The methanizer will eventually receive 220,000 tonnes of organic waste, or “60 trucks per day”, underlines Omar Boufares, director of the Bearn site, and will in return generate 200,000 tonnes of fertilizer product for agriculture.

On its three-hectare tarmac unit, BioBéarn recovers the vast majority of waste from agriculture, of animal or vegetable origin, but also sludge from treatment plants or household bio-waste. The raw material, essentially slurry or sweet corn residues – the “ground material” – is first heated to 70 degrees for one hour, “to remove all pathogenic elements such as avian influenza or other viruses. », explains Matthieu Patalano, operations manager. The biogas produced at this time is recovered via a “pipe”, purified to be suitable for domestic use, and injected in the form of biomethane into the network.

“Digestate” spread in the fields to replace chemical fertilizers

At the same time, the digesters also produce “digestate”, a fertilizer product reused at the end of the chain by 161 farmers within a radius of 50 kilometres, who spread it on their fields, explains Christian Matheu, methane manager of the agricultural and agri-food cooperative group Euralis.

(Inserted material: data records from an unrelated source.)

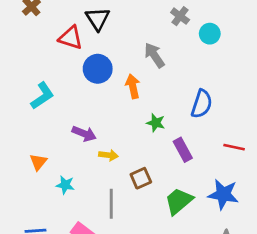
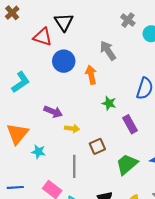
orange triangle: (38, 162) -> (17, 134), size x1.6

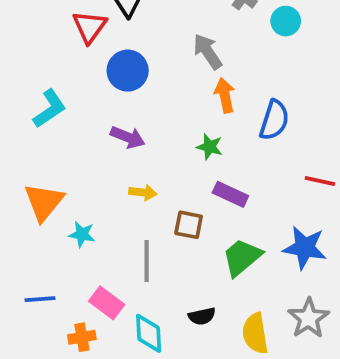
red triangle: (43, 37) -> (90, 27), turned 48
orange arrow: (91, 75) -> (225, 95), moved
purple arrow: (53, 112) -> (128, 137), moved
purple rectangle: (130, 124) -> (230, 194), moved, turned -36
brown square: (97, 146) -> (189, 225), turned 35

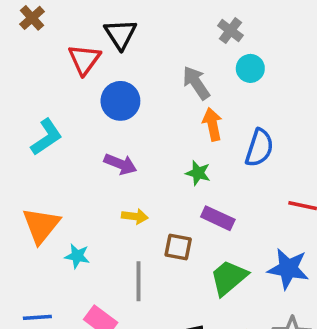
cyan circle: (286, 21) -> (250, 68), moved

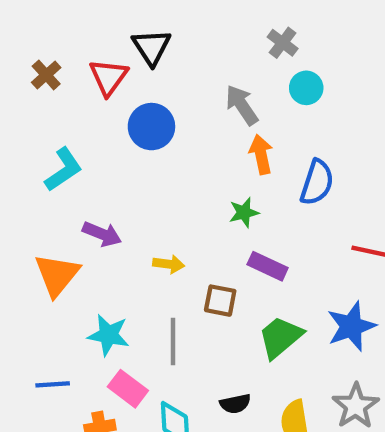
brown cross: (32, 18) -> (46, 75), moved
purple arrow: (120, 164) -> (102, 234), moved
green star: (198, 173) -> (244, 212), turned -30
cyan star: (77, 256) -> (109, 335), moved, size x1.4
blue star: (288, 269) -> (351, 326), turned -30

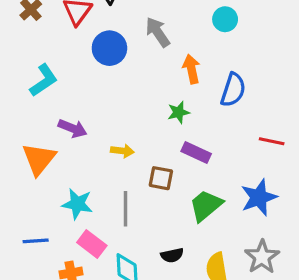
gray arrow: (242, 105) -> (158, 32), moved

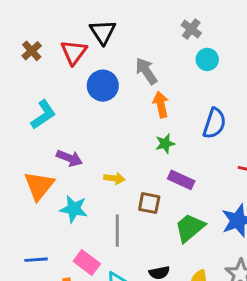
orange arrow: (191, 69) -> (161, 104), moved
cyan star: (77, 204) -> (74, 209), moved

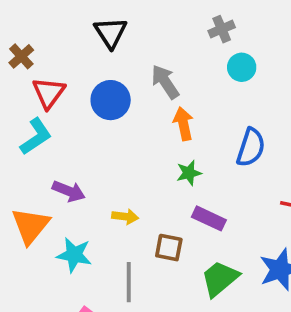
gray cross: (191, 29) -> (222, 29), turned 30
red triangle: (74, 52) -> (49, 93), moved

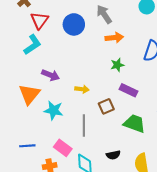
orange arrow: (183, 124) -> (114, 38), turned 96
brown square: (169, 248) -> (106, 106), turned -35
green trapezoid: (220, 279) -> (135, 124), turned 60

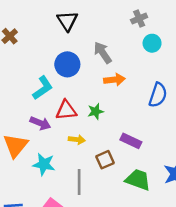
red triangle: (39, 20) -> (66, 110), moved, turned 48
cyan L-shape: (32, 45) -> (43, 88), moved
green star: (117, 65) -> (96, 111), moved

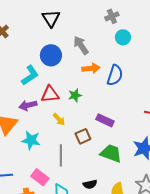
blue semicircle: (158, 95) -> (115, 75), moved
purple arrow: (40, 123) -> (28, 105), turned 144
yellow arrow: (77, 140) -> (59, 119), turned 40

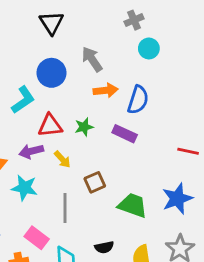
purple arrow: (28, 105) -> (31, 151), moved
purple rectangle: (105, 120) -> (125, 134), moved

One way to reduce the use of chemical fertilizers, explains Mélissa Coton, a farmer in the neighbouring town of Pardies. Recently engaged in the use of digestate, it also hopes to reduce by more than 100 euros the cost price, per hectare, of its cereal production which extends over 200 ha.

Noise pollution and odours worry local residents

The announcement of the installation of a biogas plant in Mourenx, however, aroused opposition among residents of the industrial zone, at the origin of a petition which collected around 700 signatures in 2020. Noise pollution and odours worry them. The TotalEnergies biogas manager ensures that the “acceptability” of the project has been studied: “We have thresholds to respect, so we try to set up in areas where there are already a lot of trucks.”

A treatment unit, costing 500,000 euros, must also eliminate odours. “In France, we have a historical experience with small agricultural methanizer on farms, where everything was done in the open air and where odours spread, but the industrialization of the process now allows us to avoid it”, wants reassure Olivier Guerrini.

From 2021 to 2022, the quantity of biogas injected into the pipes in France has more than doubled, going from 4.3 TWh to 10 TWh; the sector aims to produce 25 TWh of renewable gas in 2025 and 80 TWh in 2030. More than 500 methanizers are now connected in the territory.